"""

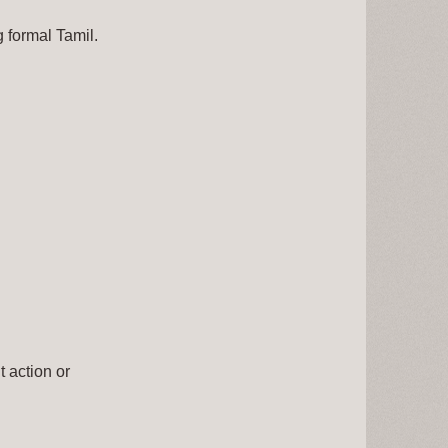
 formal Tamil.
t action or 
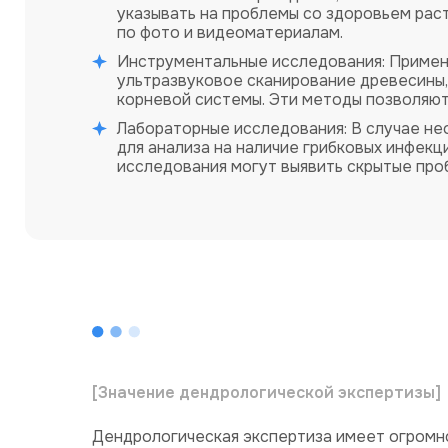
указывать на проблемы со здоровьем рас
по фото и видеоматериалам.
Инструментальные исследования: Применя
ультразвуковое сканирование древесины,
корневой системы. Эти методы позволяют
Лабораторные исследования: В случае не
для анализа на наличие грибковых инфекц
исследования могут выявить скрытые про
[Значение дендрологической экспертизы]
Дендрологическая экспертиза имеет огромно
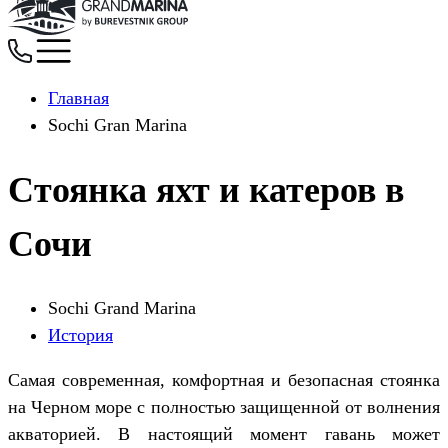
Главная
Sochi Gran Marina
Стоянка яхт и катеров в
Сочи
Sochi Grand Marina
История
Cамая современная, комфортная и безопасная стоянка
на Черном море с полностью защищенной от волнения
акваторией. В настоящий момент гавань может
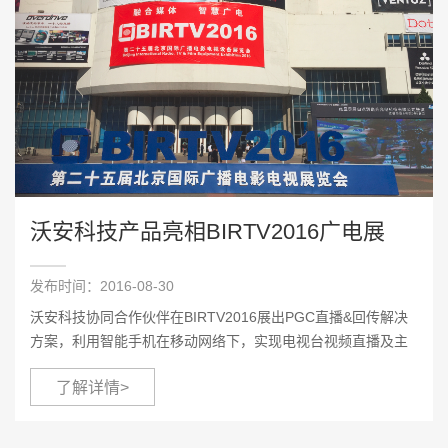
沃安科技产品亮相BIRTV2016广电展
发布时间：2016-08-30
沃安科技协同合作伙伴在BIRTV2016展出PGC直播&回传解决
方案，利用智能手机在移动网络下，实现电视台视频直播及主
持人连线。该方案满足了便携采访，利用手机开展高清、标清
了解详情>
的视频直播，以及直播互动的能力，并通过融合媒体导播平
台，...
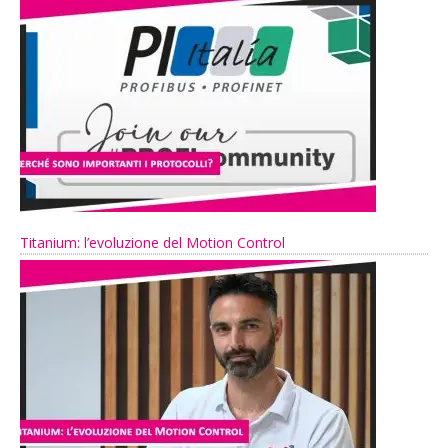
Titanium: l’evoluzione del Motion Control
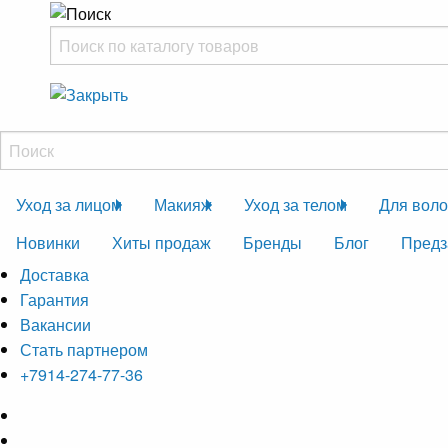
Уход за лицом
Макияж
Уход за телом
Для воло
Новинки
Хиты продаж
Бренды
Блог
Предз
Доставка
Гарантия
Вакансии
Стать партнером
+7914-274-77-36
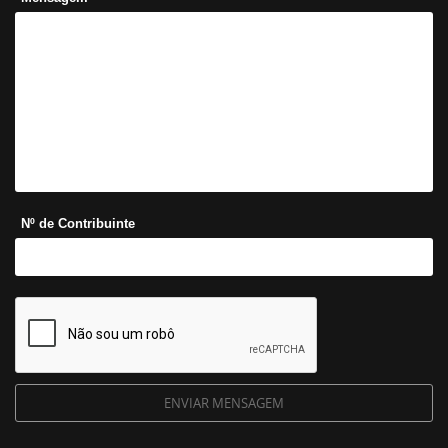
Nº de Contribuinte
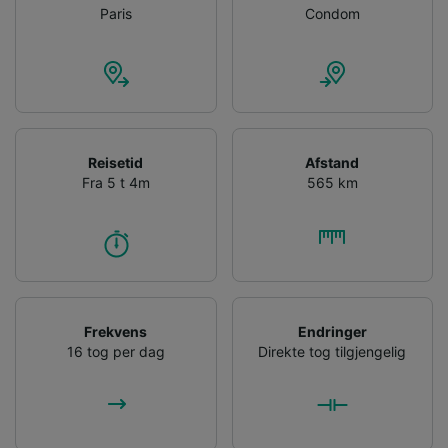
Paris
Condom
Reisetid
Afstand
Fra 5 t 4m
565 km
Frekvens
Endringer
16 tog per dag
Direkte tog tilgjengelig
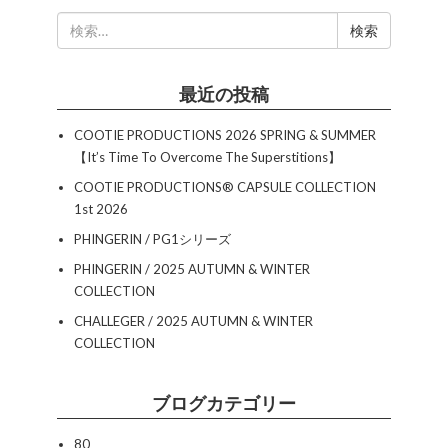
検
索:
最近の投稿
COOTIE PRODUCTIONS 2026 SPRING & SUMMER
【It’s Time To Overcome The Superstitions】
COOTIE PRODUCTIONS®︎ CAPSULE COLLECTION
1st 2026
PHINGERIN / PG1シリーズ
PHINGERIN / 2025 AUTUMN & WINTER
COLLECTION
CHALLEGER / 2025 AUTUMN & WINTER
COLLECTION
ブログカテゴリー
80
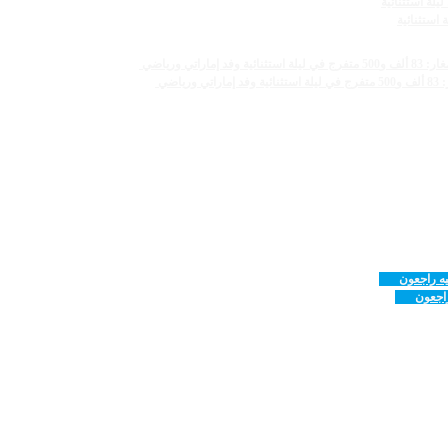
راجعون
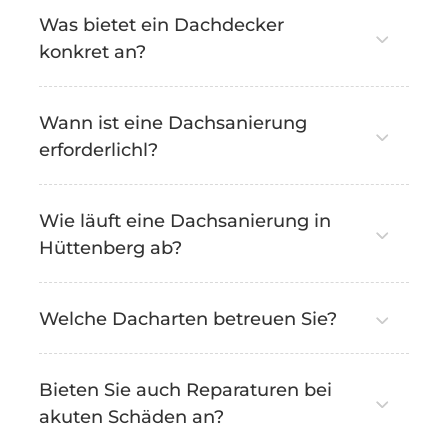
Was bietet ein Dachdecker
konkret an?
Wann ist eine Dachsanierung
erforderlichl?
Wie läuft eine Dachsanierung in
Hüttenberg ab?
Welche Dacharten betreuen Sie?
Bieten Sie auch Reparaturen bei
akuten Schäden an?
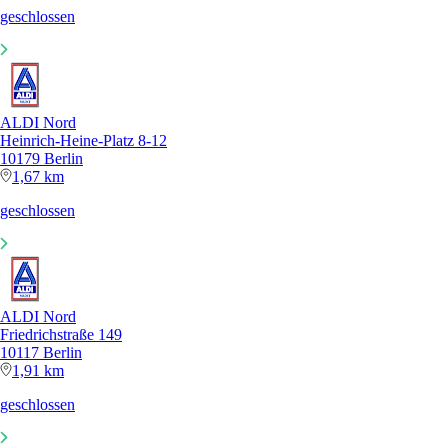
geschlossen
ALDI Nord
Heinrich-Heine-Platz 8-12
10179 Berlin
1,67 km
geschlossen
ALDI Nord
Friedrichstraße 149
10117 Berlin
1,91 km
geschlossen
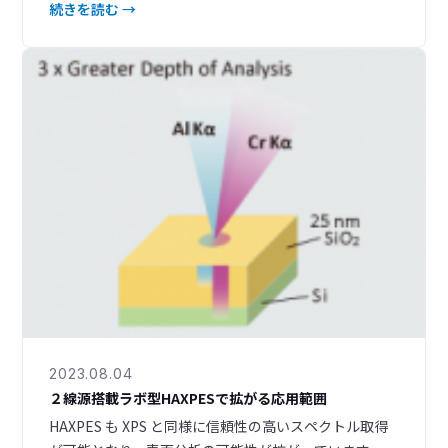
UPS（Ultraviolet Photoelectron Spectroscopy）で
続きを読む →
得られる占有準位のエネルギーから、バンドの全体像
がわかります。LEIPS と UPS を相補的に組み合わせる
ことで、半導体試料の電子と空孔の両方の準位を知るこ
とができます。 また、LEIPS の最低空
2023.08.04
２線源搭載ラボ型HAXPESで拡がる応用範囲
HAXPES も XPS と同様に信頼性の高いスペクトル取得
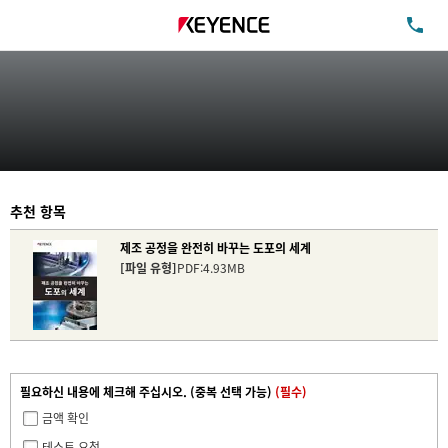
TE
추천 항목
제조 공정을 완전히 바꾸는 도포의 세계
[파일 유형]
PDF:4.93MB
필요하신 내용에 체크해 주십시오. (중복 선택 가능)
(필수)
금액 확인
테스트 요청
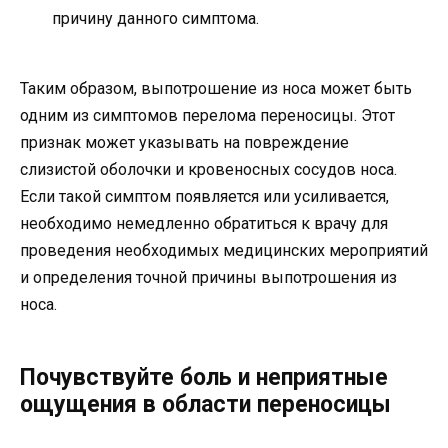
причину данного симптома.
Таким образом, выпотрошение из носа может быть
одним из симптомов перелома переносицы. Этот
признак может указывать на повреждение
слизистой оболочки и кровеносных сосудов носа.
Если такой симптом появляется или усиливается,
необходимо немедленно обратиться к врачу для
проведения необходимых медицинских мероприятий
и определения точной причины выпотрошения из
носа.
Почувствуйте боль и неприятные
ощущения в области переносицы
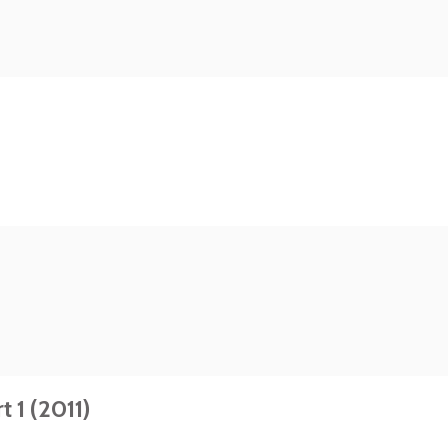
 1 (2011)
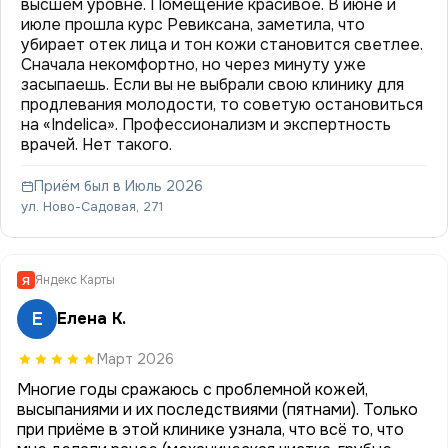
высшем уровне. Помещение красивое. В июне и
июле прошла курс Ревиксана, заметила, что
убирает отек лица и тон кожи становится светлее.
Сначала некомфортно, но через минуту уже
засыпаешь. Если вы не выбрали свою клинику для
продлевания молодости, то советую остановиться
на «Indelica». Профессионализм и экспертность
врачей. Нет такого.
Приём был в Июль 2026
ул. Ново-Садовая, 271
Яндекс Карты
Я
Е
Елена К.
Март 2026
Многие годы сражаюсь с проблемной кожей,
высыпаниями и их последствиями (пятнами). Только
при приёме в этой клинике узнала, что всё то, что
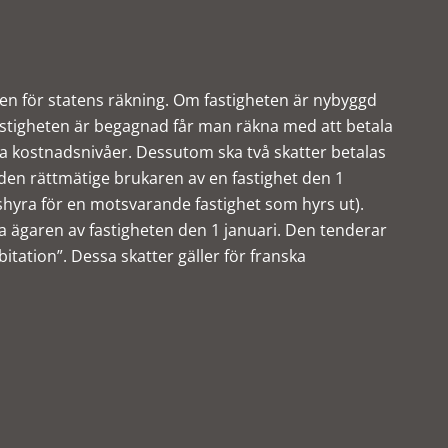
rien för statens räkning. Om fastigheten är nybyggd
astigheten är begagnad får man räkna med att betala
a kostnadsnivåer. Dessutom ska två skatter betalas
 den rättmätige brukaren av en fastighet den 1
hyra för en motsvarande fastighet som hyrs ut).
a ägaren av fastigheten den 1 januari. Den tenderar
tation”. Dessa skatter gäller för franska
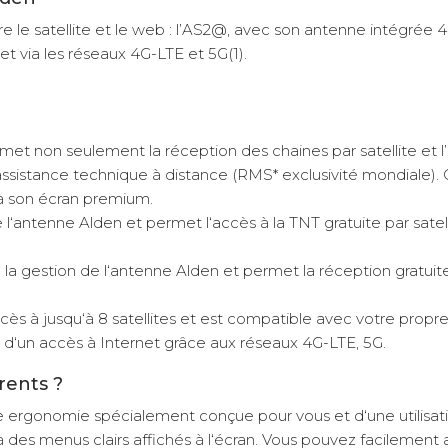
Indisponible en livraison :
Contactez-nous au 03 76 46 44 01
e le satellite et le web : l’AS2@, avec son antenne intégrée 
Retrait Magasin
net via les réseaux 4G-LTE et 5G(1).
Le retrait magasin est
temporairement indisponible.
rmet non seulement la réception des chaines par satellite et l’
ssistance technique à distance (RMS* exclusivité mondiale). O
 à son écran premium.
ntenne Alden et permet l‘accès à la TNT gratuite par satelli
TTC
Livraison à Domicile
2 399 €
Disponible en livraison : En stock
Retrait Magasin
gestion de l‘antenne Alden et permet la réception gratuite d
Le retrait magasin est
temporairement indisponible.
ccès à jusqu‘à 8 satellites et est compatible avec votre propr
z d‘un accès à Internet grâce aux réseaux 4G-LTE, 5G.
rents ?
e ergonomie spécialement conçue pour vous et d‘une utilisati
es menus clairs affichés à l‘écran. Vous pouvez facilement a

"""

ACTION ITEM.
Go through the listing above and return every line where the word "gratuite" occurs.

TASK RESPONSE.
ntenne Alden et permet l‘accès à la TNT gratuite par satelli
gestion de l‘antenne Alden et permet la réception gratuite d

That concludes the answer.